- _The problem_:
I need the number of lines in the listing below that contain "Messages", and only that number.

========

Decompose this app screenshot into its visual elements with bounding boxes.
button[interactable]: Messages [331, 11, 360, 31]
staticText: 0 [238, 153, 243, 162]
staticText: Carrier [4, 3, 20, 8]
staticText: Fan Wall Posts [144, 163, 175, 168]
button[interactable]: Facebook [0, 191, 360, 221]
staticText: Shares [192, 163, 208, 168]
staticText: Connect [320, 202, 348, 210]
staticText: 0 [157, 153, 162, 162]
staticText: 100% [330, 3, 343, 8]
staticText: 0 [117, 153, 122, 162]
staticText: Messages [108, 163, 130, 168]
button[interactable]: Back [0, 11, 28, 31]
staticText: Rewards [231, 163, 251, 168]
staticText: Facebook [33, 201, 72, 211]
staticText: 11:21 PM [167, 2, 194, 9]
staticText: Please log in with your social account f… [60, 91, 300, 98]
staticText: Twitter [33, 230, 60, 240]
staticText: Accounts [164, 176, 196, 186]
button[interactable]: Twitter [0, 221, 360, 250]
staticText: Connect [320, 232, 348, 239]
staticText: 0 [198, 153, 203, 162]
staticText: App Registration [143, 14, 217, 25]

========

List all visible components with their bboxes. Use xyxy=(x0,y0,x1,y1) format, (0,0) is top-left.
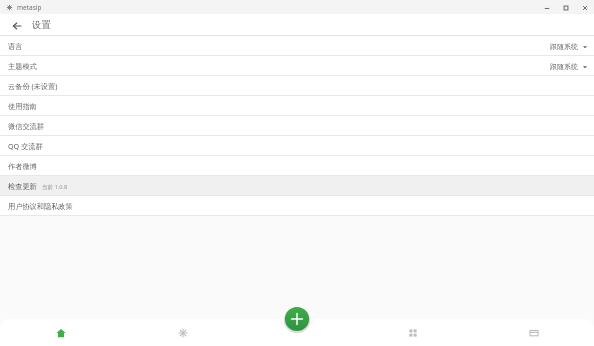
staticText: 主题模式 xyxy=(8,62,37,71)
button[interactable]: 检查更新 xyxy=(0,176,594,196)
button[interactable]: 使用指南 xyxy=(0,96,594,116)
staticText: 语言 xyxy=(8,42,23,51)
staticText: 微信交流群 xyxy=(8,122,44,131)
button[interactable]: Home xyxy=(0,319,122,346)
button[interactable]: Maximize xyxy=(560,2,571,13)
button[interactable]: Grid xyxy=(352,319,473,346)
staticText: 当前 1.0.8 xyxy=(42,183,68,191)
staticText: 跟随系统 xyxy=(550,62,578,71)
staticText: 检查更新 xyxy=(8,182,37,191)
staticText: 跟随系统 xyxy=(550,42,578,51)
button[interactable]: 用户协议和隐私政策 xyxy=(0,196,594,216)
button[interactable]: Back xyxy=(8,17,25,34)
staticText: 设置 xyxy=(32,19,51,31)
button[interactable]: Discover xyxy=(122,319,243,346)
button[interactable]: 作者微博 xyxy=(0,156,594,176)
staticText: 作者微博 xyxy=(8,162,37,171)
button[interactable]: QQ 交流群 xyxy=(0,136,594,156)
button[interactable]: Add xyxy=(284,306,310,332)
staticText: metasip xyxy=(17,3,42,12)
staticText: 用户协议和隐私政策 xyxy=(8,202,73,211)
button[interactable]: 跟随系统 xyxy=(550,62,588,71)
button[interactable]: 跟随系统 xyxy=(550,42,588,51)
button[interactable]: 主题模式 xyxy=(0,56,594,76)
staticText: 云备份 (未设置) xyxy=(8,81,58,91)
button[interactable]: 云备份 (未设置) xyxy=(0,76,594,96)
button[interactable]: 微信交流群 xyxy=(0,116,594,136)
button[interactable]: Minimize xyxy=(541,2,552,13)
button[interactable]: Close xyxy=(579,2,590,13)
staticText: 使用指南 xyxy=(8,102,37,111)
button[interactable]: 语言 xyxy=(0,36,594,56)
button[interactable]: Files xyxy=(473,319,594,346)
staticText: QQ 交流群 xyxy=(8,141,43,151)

========

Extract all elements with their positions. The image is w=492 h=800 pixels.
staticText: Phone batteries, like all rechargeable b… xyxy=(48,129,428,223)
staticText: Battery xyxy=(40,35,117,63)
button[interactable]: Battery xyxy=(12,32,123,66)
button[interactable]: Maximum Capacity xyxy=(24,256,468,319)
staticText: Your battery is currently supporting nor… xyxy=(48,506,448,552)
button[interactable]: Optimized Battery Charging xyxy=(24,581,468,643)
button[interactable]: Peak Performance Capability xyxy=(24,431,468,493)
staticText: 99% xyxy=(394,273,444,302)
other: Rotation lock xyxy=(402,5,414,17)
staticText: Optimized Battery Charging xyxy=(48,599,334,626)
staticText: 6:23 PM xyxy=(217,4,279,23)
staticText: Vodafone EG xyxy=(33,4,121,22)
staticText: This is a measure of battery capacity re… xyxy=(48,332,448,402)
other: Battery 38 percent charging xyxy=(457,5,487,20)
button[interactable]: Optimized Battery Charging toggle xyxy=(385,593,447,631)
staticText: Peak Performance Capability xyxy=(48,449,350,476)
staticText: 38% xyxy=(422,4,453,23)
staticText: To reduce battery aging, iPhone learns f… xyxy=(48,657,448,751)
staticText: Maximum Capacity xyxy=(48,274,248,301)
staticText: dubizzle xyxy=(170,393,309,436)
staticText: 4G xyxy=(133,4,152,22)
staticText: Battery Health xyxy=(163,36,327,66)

========

- _Solution to this problem_:
2